Brewing Your Own Sour Beer – The Recipes

Now we have looked at the different brewing methods and ingredients that can make a beer sour, let’s take a look at a couple of recipes you can try at home.

One is an all-grain, kettle sour recipe that is ideal for the home brewer and takes much less time than the traditional 6- 12 months of fermentation for a typical sour ale brew.

The second recipe is a basic sour ale recipe that uses the primary fermentation process of souring.

You could always pour over 4 – 6 pounds of fruit in the secondary fermentation stage if you wanted to make a Sour fruit Beer – dark cherries would be my recommendation.

Kettle Sour Beer Recipe

  • Makes 5.5 gallons at 4.6% ABV


  • 5 lbs. Pilsner Malt
  • 4 lbs. Wheat Malt
  • 0.5 oz. Saaz hops (60 min)
  • 1 pack Omega OYL605 Lactobacillus Blend
  • 1 pack White Labs WLP001 California Ale

Step-by-step instructions

  1. Mash the grains for 60 minutes with 3 gallons of water at 161ºF, to reach a mash temperature of 150º.,
  2. Sparge with 8.5 gallons of water at 168ºF to collect 8 gallons of wort.
  3. Boil for 10 minutes and chill to 95ºF.
  4. Add the Lactobacillus blend to the kettle, purge/blanket with cO2, and seal up the kettle with plastic wrap and tin foil. Hook up heaters as needed to keep the kettle in the 90-100ºF range. Test pH after 12-24 hours. Once desired pH has reached the 3.2 to 3.6 range, unhook everything and proceed to boil.
  5. Boil for 90 minutes, adding ingredients as indicated. At the end of the boil, there should be 5.5 gallons of wort.
  6. Ferment at 66ºF for two weeks. I highly recommend making a yeast starter and using yeast nutrients as well. Due to the low pH of the wort, it’s a harsh environment for the yeast, so having a large cell count and nutrients will help.
  7. After 2 weeks of fermentation, rack off into a secondary vessel and bottle or keg to a carbonation level of 2.2 Volumes.
  8. Allow to age for a minimum of 6 months before drinking.

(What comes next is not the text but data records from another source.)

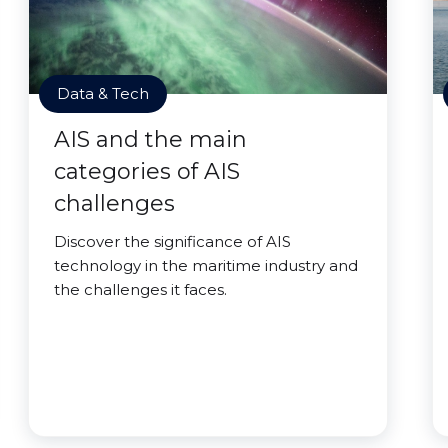
Data & Tech
AIS and the main
categories of AIS
challenges
Discover the significance of AIS
technology in the maritime industry and
the challenges it faces.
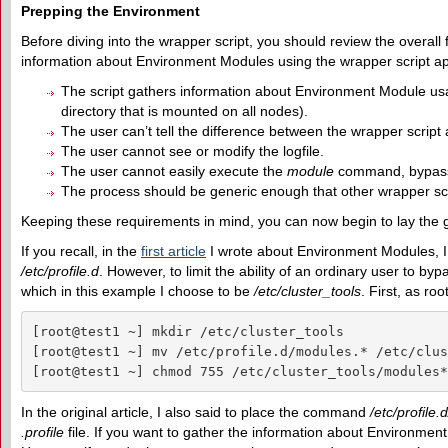
Prepping the Environment
Before diving into the wrapper script, you should review the overall 
information about Environment Modules using the wrapper script ap
The script gathers information about Environment Module usage t
directory that is mounted on all nodes).
The user can’t tell the difference between the wrapper script
The user cannot see or modify the logfile.
The user cannot easily execute the
module
command, bypassi
The process should be generic enough that other wrapper scri
Keeping these requirements in mind, you can now begin to lay the gr
If you recall, in the
first article
I wrote about Environment Modules, I
/etc/profile.d
. However, to limit the ability of an ordinary user to by
which in this example I choose to be
/etc/cluster_tools
. First, as ro
[root@test1 ~] mkdir /etc/cluster_tools

[root@test1 ~] mv /etc/profile.d/modules.* /etc/clus
[root@test1 ~] chmod 755 /etc/cluster_tools/modules*
In the original article, I also said to place the command
/etc/profile
.profile
file. If you want to gather the information about Environmen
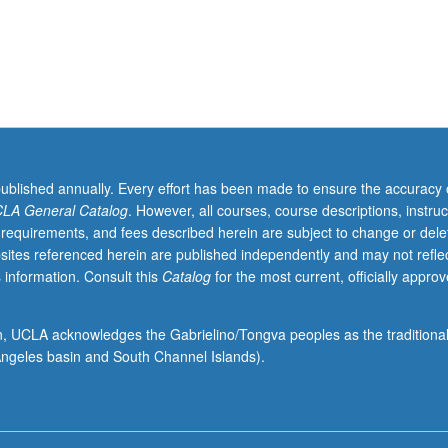
published annually. Every effort has been made to ensure the accuracy 
LA General Catalog
. However, all courses, course descriptions, instruc
 requirements, and fees described herein are subject to change or dele
sites referenced herein are published independently and may not refle
 information. Consult this
Catalog
for the most current, officially appro
ion, UCLA acknowledges the Gabrielino/Tongva peoples as the traditiona
ngeles basin and South Channel Islands).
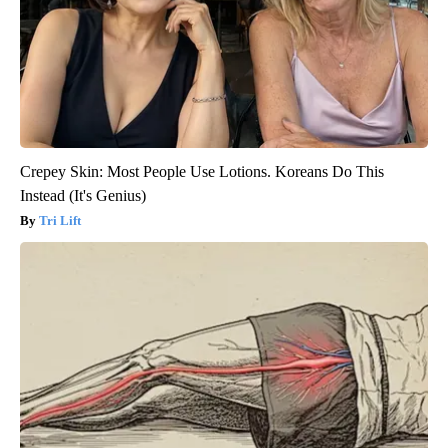
Crepey Skin: Most People Use Lotions. Koreans Do This
Instead (It's Genius)
Tri Lift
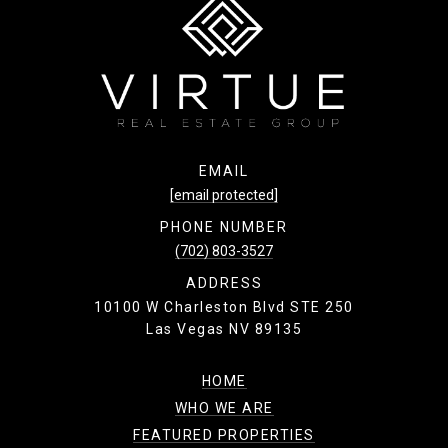
k
EMAIL
[email protected]
PHONE NUMBER
(702) 803-3527
ADDRESS
10100 W Charleston Blvd STE 250
Las Vegas NV 89135
HOME
WHO WE ARE
FEATURED PROPERTIES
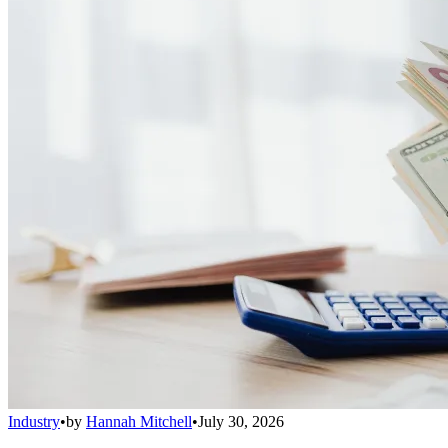
Industry
•
by
Hannah Mitchell
•
July 30, 2026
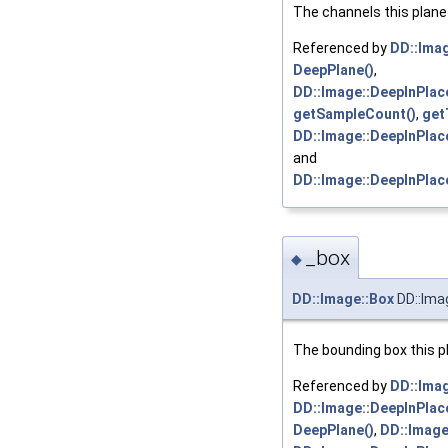
The channels this plane 
Referenced by
DD::Imag
DeepPlane()
,
DD::Image::DeepInPlace
getSampleCount()
,
get
DD::Image::DeepInPlac
and
DD::Image::DeepInPlac
_box
◆
DD::Image::Box
DD::Ima
The bounding box this pl
Referenced by
DD::Imag
DD::Image::DeepInPlac
DeepPlane()
,
DD::Image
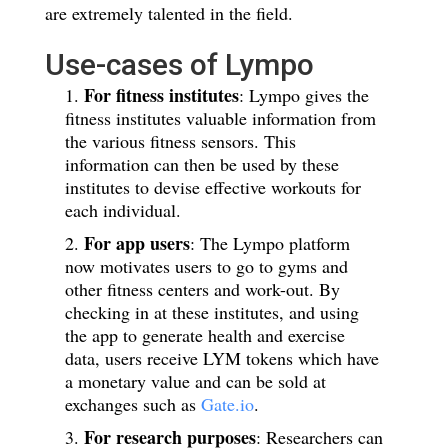
are extremely talented in the field.
Use-cases of Lympo
For fitness institutes
: Lympo gives the
fitness institutes valuable information from
the various fitness sensors. This
information can then be used by these
institutes to devise effective workouts for
each individual.
For app users
: The Lympo platform
now motivates users to go to gyms and
other fitness centers and work-out. By
checking in at these institutes, and using
the app to generate health and exercise
data, users receive LYM tokens which have
a monetary value and can be sold at
exchanges such as
Gate.io
.
For research purposes
: Researchers can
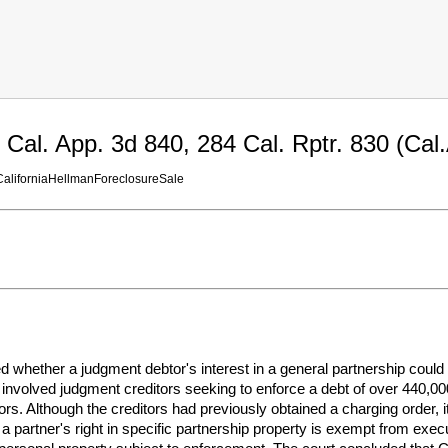
Cal. App. 3d 840, 284 Cal. Rptr. 830 (Cal
aliforniaHellmanForeclosureSale
ed whether a judgment debtor's interest in a general partnership cou
involved judgment creditors seeking to enforce a debt of over 440,00
rs. Although the creditors had previously obtained a charging order, i
 a partner's right in specific partnership property is exempt from execut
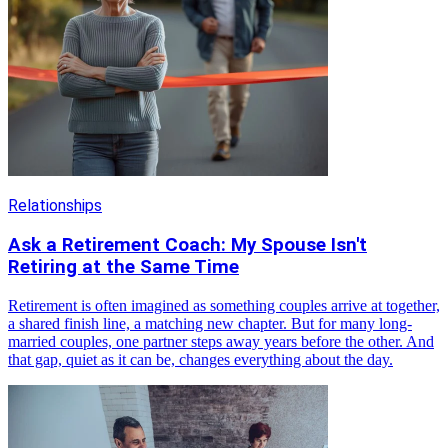
Relationships
Ask a Retirement Coach: My Spouse Isn't
Retiring at the Same Time
Retirement is often imagined as something couples arrive at together,
a shared finish line, a matching new chapter. But for many long-
married couples, one partner steps away years before the other. And
that gap, quiet as it can be, changes everything about the day.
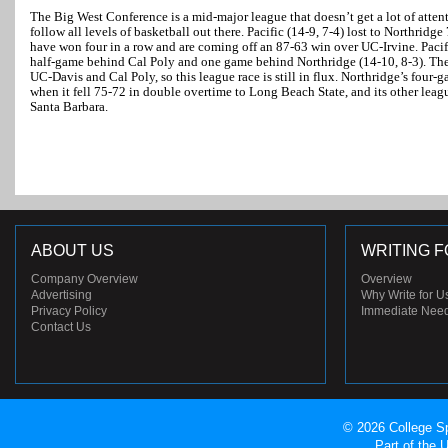
The Big West Conference is a mid-major league that doesn’t get a lot of atten
follow all levels of basketball out there. Pacific (14-9, 7-4) lost to Northridg
have won four in a row and are coming off an 87-63 win over UC-Irvine. Pacific 
half-game behind Cal Poly and one game behind Northridge (14-10, 8-3). Th
UC-Davis and Cal Poly, so this league race is still in flux. Northridge’s fou
when it fell 75-72 in double overtime to Long Beach State, and its other lea
Santa Barbara.
ABOUT US
WRITING F
Company Overview
Overview
Advertising
Why Write for U
Privacy Policy
Immediate Nee
Contact Us
© 2026 College Sp
Part of the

A Primary Fermentation Sour Beer Recipe

  • Yields 5 gallons at 5.4 % ABV.


  • 8 lb 2-row malt
  • 1 lb wheat malt
  • 0.5 lb Munich malt
  • 0.5 lb acidulated malt
  • 0.5 oz aged (3 year old) Columbus hops (60 min)
  • 0.5 oz aged (3 year old) Cascade hops (5 min)
  • 1 tsp Irish moss (15 min)
  • 1 pack of your favorite souring bacteria (e.g. Lactobacillus)
  • 1 pack of your favorite ale yeast (e.g. Wyeast 1056)
  • 1 pack of Brettanomyces yeast

Step-by-step instructions:

  1. Mash the grains at 152°F for 60 minutes.
  2. Boil the wort for 60 minutes, adding hops and Irish moss according to the schedule above.
  3. Cool the wort to around 80-85°F and add the souring bacteria. Allow the beer to sour for 3-5 days.
  4. Once the desired level of sourness is achieved, pitch the ale yeast and allow the beer to ferment for 7-10 days.
  5. If using Brettanomyces yeast, pitch it after the primary fermentation is complete and allow the beer to ferment for an additional 2-4 weeks.
  6. Once fermentation is complete, transfer the beer to a secondary fermenter or keg and allow it to condition for 4 – 6 months.
  7. Bottle or keg the beer and carbonate it to your desired level.
  8. Enjoy your sour ale!

Note: This is a basic recipe, feel free to adjust the ingredients and ratios to suit your taste. Souring time, fermentation time, and carbonation level can also be adjusted to your taste.